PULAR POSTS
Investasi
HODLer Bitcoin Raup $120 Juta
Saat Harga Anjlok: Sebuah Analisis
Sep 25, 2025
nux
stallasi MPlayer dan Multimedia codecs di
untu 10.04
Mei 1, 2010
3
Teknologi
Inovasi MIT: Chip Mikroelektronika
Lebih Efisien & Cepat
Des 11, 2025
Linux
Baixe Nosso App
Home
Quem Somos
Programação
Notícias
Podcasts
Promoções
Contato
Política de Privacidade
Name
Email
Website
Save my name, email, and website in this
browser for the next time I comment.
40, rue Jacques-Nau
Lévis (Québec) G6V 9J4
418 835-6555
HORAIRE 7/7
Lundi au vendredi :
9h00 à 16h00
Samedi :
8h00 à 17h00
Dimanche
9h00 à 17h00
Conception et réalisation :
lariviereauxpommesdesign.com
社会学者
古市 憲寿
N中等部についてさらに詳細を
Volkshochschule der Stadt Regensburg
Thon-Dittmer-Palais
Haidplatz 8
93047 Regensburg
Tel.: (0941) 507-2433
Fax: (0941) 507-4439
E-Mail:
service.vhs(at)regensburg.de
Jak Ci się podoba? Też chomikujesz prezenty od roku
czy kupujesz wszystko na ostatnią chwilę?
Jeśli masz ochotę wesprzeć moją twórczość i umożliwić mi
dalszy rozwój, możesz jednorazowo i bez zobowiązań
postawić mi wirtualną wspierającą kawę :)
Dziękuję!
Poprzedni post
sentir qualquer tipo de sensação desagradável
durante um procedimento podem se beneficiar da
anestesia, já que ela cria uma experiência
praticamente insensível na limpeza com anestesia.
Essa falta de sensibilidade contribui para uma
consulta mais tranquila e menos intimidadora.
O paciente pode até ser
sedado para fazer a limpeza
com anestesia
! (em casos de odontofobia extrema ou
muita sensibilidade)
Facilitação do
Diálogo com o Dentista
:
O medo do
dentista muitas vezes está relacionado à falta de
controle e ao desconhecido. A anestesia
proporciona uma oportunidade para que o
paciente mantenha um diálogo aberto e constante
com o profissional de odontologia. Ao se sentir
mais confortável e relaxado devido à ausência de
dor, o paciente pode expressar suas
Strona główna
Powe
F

▬▬▬▬▬▬

:: Required action ::
Give back, unchanged, the run of lines in the listing above that begins at the line containing "Tel.: (0941) 507-2433" and ends at the line containing "dalszy rozwój, możesz", both included.

:: Solution below ::
Tel.: (0941) 507-2433
Fax: (0941) 507-4439
E-Mail:
service.vhs(at)regensburg.de
Jak Ci się podoba? Też chomikujesz prezenty od roku
czy kupujesz wszystko na ostatnią chwilę?
Jeśli masz ochotę wesprzeć moją twórczość i umożliwić mi
dalszy rozwój, możesz jednorazowo i bez zobowiązań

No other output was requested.